花武担 第一章 武担(六)

 気づくと、路地を抜け、花江のたもとまで来ていた。

 ここから、船着き場や洗濯場になる石畳みへと続く階段がある。

 そこを中腹まで降りて、手を伸ばした場所が、屋敷の塀の裂け目だった。

 階段を降りながら、蘭は花江に視線を向けた。

 いつもは、川面を埋め尽くすように一杯の画舫(うかれぶね)が、今日は一隻もない。それらは恐らく、雨戸や苫を降ろして、それぞれの属する妓楼のたもとに、羽を休める水鳥のように静かにもやってあるのだろう。

 川面には、ただ、真っ白な、柳絮(りゅうじょ)が雪解けの溶け残りのようにして流れている。それで、いつもは多くの住民の生活にまみれ、濁って見える花江の水が、今日は妙に澄んで見えた。

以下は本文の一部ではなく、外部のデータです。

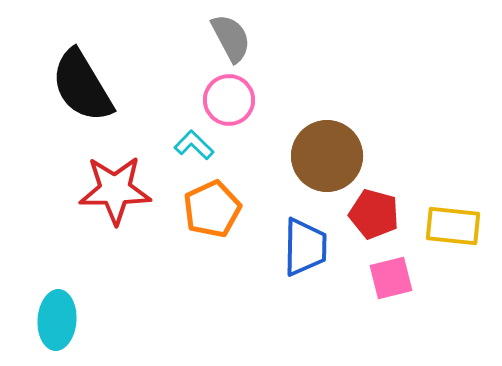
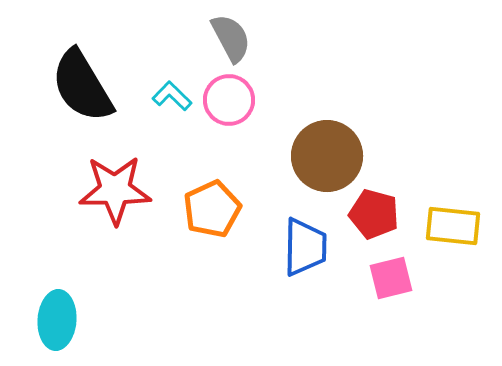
cyan L-shape: moved 22 px left, 49 px up
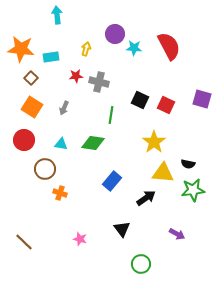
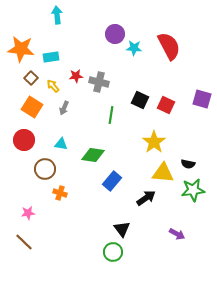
yellow arrow: moved 33 px left, 37 px down; rotated 56 degrees counterclockwise
green diamond: moved 12 px down
pink star: moved 52 px left, 26 px up; rotated 24 degrees counterclockwise
green circle: moved 28 px left, 12 px up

 どこかで、葬式の太鼓が鳴るのも聞こえる。その音は、いくつもの場所で、重なり合いながら響いている。誰かが悲嘆して泣く声も聞こえてくるようだ。戦死の報がまたどこかの家に届いたのだろうか。

 今、この国は戦争をしている。

 この年の初め、「北の人」達が大挙して北に向かい、桟道を超え、はるか彼方の涼州、恐らくこれまでも、これからも、決して蘭の履歴には触れることのない土地に攻め入ったのだ。それで、成都中の若い男も、花江の向こう岸の人たちも皆いなくなってしまった。

 先帝のご遺志ということだった。

 しかし、初めは調子のよかったその戦も、馬謖とかいう若い将軍の失敗のせいでうまくいかなくなったらしい。

 まだ、敗北の全貌は分からない。

 しかし、血相を変えて、市橋をこえ、政庁のある小城へ駆け去っていく早馬や、五月雨式に届く戦死者を包んだ馬革の袋を乗せた車の数を見れば、それがどのようなものだったかおおよそ予想はつく。

 いずれにせよ、私達は負けたのだ。

 ただ、親類を失った人たちには悪いとは重いながらも、兄や弟がいないせいもあって、戦いは川向こうで鳴る雷の音のように遠く、自分のこととして考えることが出来なかった。それよりも、今、自分の身体の深いところで鳴る、止めどのない響きの方が大きく近かった。

「まだ、はやいわ」

 そう、また独りごちながら、蘭は塀の裂け目を潜った。昔は、空き間に十分な余裕があって、苦労せず向こうにつくことが出来たのに、今はとても狭く、特に腰の辺りがつかえそうになる。そのうちにきっと通ることが出来なくなるだろう。そして、きっと、それはそんなに遠い未来ではない。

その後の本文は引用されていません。